Gabe is in shock. As he holds a crying Tip in his arms, he wonders how this has happened. He had heard the stories of men falling in love with bargirls and had always laughed. Now he was one of them. But he keeps holding on to her and later they lay down on her bed. They make love with a passion Gabe had never experienced before. He decides their love is strong enough to bear the truth. He tells Tip he is married to a rich Thai woman. They cannot marry but he can take care of her as his mia noi, something his family could live with. They could be together two or three times a week, he says. He could buy her a house. It would almost be like being married. They could be happy together.
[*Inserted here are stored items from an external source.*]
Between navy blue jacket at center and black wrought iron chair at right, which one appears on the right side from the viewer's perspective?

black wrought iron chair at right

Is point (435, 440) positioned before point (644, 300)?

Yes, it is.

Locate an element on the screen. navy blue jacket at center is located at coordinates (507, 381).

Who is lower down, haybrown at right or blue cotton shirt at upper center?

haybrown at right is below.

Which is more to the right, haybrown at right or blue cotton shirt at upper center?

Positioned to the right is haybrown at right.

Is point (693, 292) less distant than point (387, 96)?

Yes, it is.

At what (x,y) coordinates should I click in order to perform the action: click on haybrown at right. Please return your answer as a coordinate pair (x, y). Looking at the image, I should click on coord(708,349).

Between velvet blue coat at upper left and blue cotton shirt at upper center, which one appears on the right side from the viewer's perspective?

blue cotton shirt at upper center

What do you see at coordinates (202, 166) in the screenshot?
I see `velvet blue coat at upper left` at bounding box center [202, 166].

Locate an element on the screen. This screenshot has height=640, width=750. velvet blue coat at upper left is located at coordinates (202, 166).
Tip looks up at him in shock. No, she says. This is against God. It is one thing to do wrong things to stay alive, it is quite another to do so to have a good life. What kind of life could they have like that? She pushes Gabe away. He says he can save her from a life of fxxxing men she doesn’t know. How is that worse? She replies, “How are you different? When you love someone, you give them everything. You are no different from all the other men; you just have more money. Please go”, she asks.
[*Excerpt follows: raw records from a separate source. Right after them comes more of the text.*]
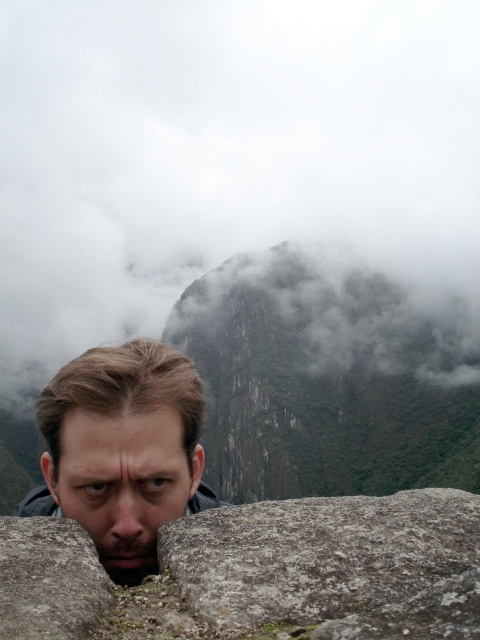 Question: Does gray rough rock at center appear on the right side of smooth skin face at center?

Choices:
 (A) yes
 (B) no

Answer: (A)

Question: Which is farther from the cloudy mist at upper center?

Choices:
 (A) gray rough stone at lower left
 (B) smooth brown hair at center

Answer: (B)

Question: Which object is the closest to the gray rough rock at center?

Choices:
 (A) gray rough stone at lower left
 (B) smooth brown hair at center

Answer: (A)

Question: Which object appears closest to the camera in this image?

Choices:
 (A) gray rough stone at lower left
 (B) gray rough rock at center
 (C) cloudy mist at upper center

Answer: (A)

Question: Is gray rough rock at center wider than smooth brown hair at center?

Choices:
 (A) yes
 (B) no

Answer: (B)

Question: Can you confirm if cloudy mist at upper center is smaller than smooth skin face at center?

Choices:
 (A) no
 (B) yes

Answer: (A) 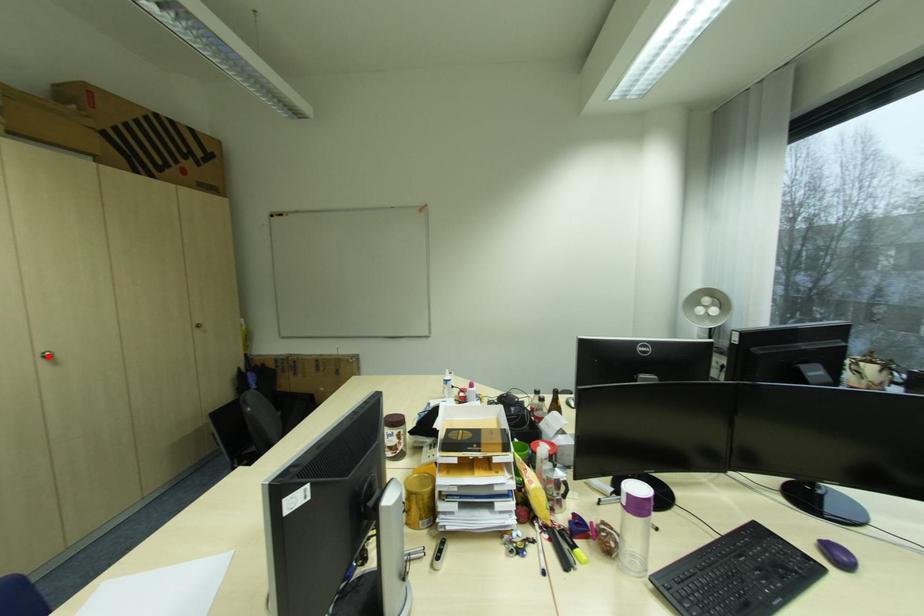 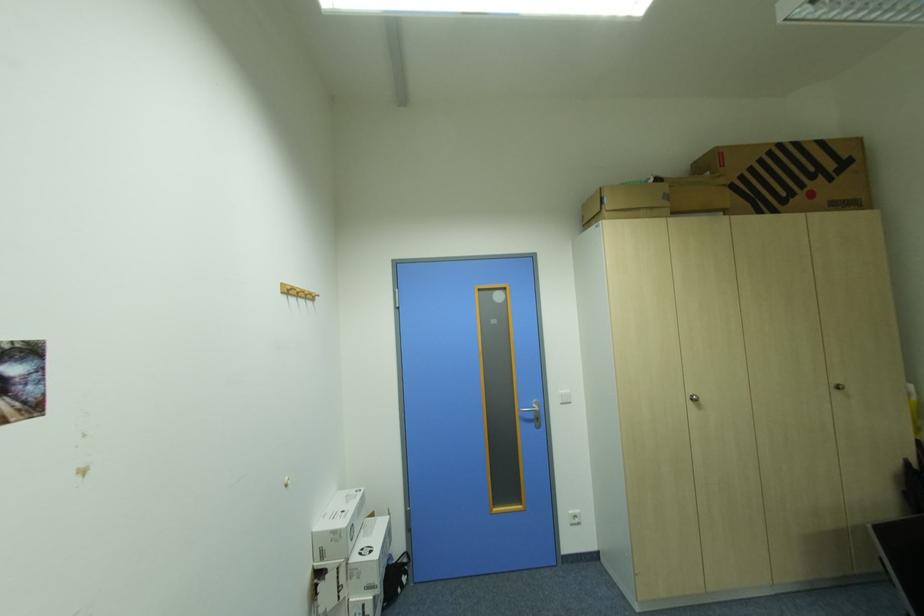 Locate, in the second image, the point that corresponds to the highlighted location in the first image.

(697, 399) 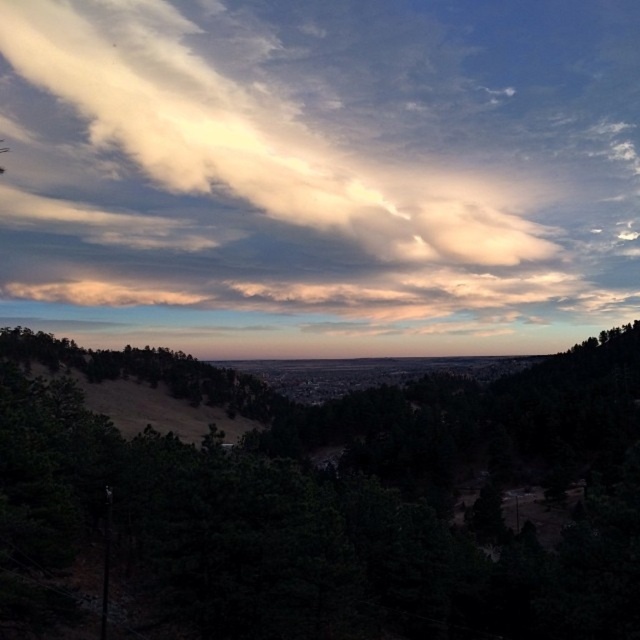 You are an artist painting the landscape and want to ensure the white fluffy cloud at upper center and the dark green leafy tree at center are proportionally accurate. Which object should you make wider in your painting?

The white fluffy cloud at upper center should be made wider in the painting since its width is larger than the dark green leafy tree at center.

You are standing in the landscape scene and want to look at the white fluffy cloud at upper center and the dark green leafy tree at center. Which object is positioned to the left when viewed from your perspective?

The white fluffy cloud at upper center is positioned to the left of the dark green leafy tree at center. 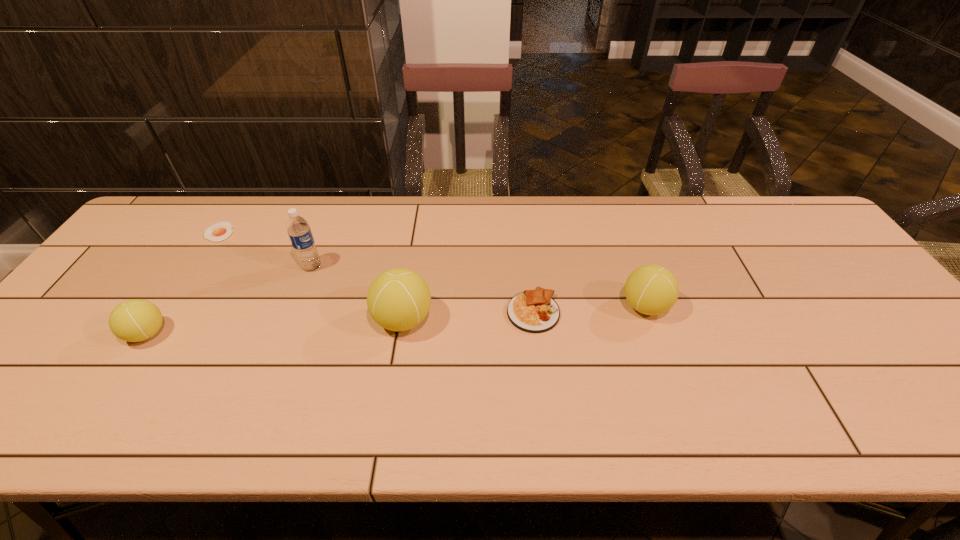 You are a GUI agent. You are given a task and a screenshot of the screen. Output one action in this format:
    pyautogui.click(x=<x>, y=<y>)
    Task: Click on the free space between the egg yolk and the tallest object
    The height and width of the screenshot is (540, 960).
    Given the screenshot: What is the action you would take?
    pyautogui.click(x=265, y=249)

This screenshot has width=960, height=540. What are the coordinates of `vacant point located between the third object from right to left and the leftmost tennis ball` in the screenshot? It's located at [276, 327].

Locate an element on the screen. the second closest object to the second tennis ball from left to right is located at coordinates (298, 229).

Find the location of a particular element. This screenshot has width=960, height=540. object that stands as the third closest to the omelet is located at coordinates (298, 229).

This screenshot has height=540, width=960. Find the location of `tennis ball that stands as the third closest to the farthest object`. tennis ball that stands as the third closest to the farthest object is located at coordinates (651, 289).

Identify which tennis ball is the second closest to the tallest tennis ball. Please provide its 2D coordinates. Your answer should be formatted as a tuple, i.e. [(x, y)], where the tuple contains the x and y coordinates of a point satisfying the conditions above.

[(135, 320)]

Locate an element on the screen. vacant space that satisfies the following two spatial constraints: 1. on the back side of the leftmost tennis ball; 2. on the left side of the water bottle is located at coordinates (192, 266).

Image resolution: width=960 pixels, height=540 pixels. In order to click on vacant region that satisfies the following two spatial constraints: 1. on the front side of the fourth object from left to right; 2. on the left side of the egg yolk in this screenshot , I will do `click(161, 320)`.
Gabe tries to hold her but she pushes him back. He pulls out a few thousand baht notes and tries to hand it her, but she lets them fall to the floor. They stare at each other for several minutes, until Gabe opens the door and leaves.

After he gets to the street, he finds a taxi with a sleeping driver in it. He wakes him and before Gabe gets in the back seat, he looks up at Tip’s building and sees a light in her window. He screams as loud as he can, “Tip, you are my only love. Please stay with me!”
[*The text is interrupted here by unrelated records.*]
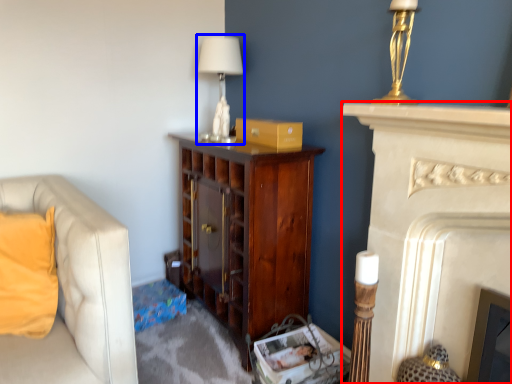 Question: Which object appears farthest to the camera in this image, fireplace (highlighted by a red box) or table lamp (highlighted by a blue box)?

Choices:
 (A) fireplace
 (B) table lamp

Answer: (B) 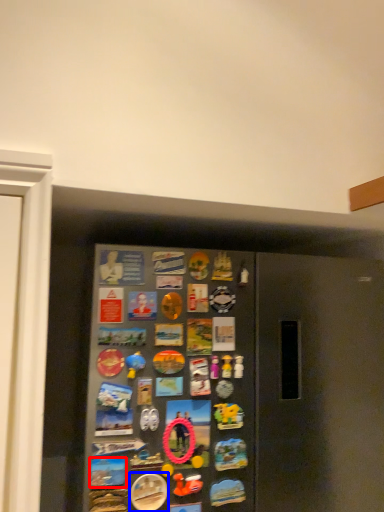 Question: Which object is closer to the camera taking this photo, button (highlighted by a red box) or button (highlighted by a blue box)?

Choices:
 (A) button
 (B) button

Answer: (A)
He waits a minute with the door open but the light go out. He waits a minute more. There is complete silence in the very early morning street. He gets in the taxi and closes the door. As the taxi drives off, Gabe looks out of the rear window hoping to catch a glimpse of Tip or any other sign that would make him stop the taxi. He sees nothing.

We are now back in San Francisco and he is sitting in front of me, drink drained long ago and with his head down. How long ago was that I ask? He says six months, and not a word from her. Have you tried to call her? Yes, but she must have switched phones and switched bars. He has not been able to find her, so he gave up a month ago. Now he hangs at ex-pat bars and occasionally takes a girl, but it doesn’t make it better. He still goes out with his wife a couple nights a week, but he thinks she has a couple of giks. Otherwise, it’s going very well with work with lots of dinners and lots of travel, he says.

“Why don’t you come home, Gabe?” I say. “It can’t be much of a life now”.

“Because I vowed long ago”, he said, “that I would be different and live life in an exotic place. I can’t stop now; I just can’t.”

We didn’t say much after that and we ended our evening with a promise to meet again someday.

Thinking of Gabe, I remembered Oscar Wilde’s “We are each our own devil, and we make this world our hell”. But later I found this quotation from the now obscure humorist Don Marquis. I decided it would be the way I would remember Gabe.

"It is better to be happy for a moment and be burned up with beauty than to live a long time and be bored all the while."